The adults are also measured for size frequency to determine how much growth has occurred.
A different system is used for the juveniles. Rader said they throw out a quadrate, one square meter, haphazardly and collect all the juveniles in that square meter. They are then placed in a bin.
“By measuring each individual one in that square meter we will get how many there are in the square meter. Measuring them at the same time will also give us the density,” he said.
A juvenile, Rader said has not been found in more than a year on Sanibel.

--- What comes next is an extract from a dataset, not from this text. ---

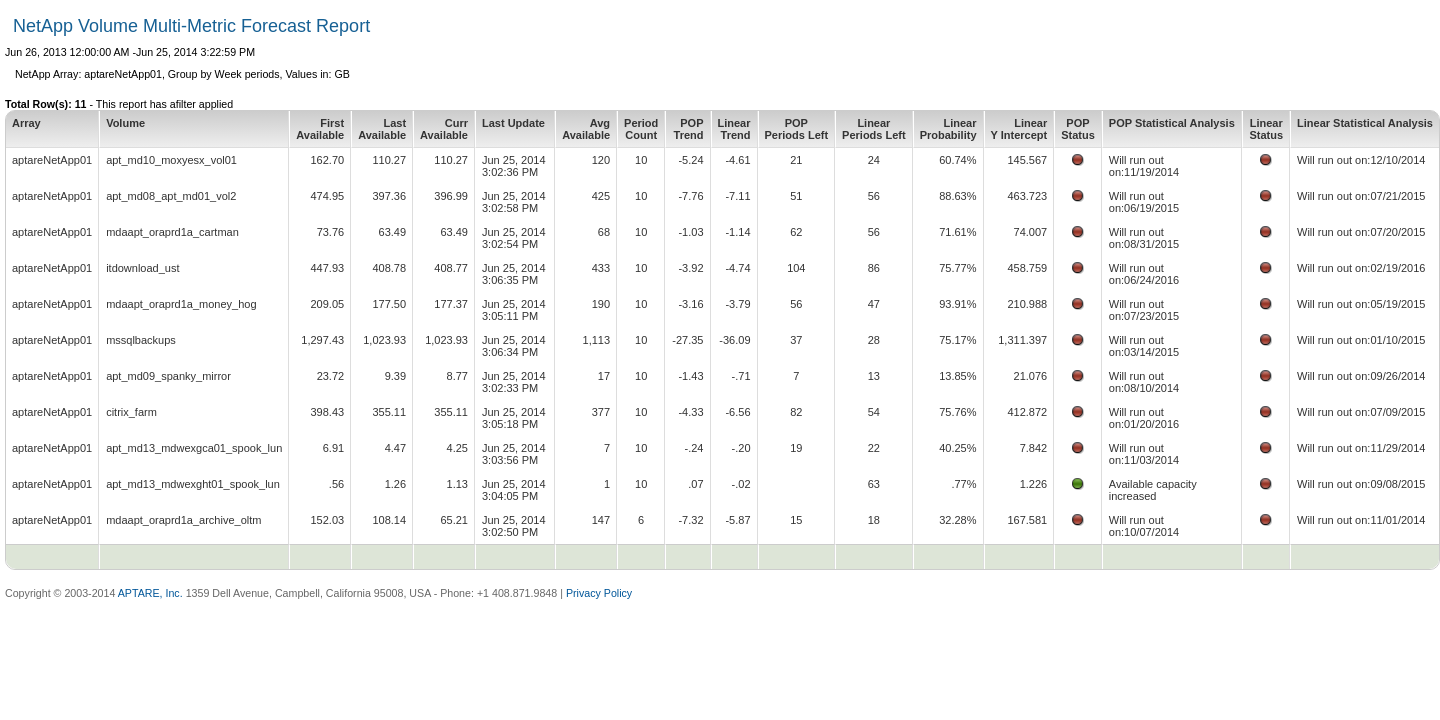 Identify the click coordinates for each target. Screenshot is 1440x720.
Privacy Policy (599, 593)
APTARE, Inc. (150, 593)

Bunche Beach, however has juvenile sand dollars.
“We don’t know if these populations are moving along Sanibel,” he said.
Through their research, they had found that die offs happen during a weather event, such as a hurricane, as well as when nine arm sea stars eat the juveniles.
“They actually eat outside of their body, so they take their stomach and wrap it around and digest the skin and leave the skeleton behind,” Rader said.
One location takes up to 90 minutes to complete the data collecting. If juveniles are present the time spent at the location increases.
While out on the beaches, Rader said they do spend time educating people about the difference between a live and dead sand dollar. The sand dollars with skin and spines are still alive, he said.
At the end of the research Rader hopes to understand the spawning events a little more clearly. If, in fact, they spawn closer to the full moon.
“The exact time of when sand dollars spawn is what I would like to figure out. Also the relationship between growth and reproduction,” Rader said.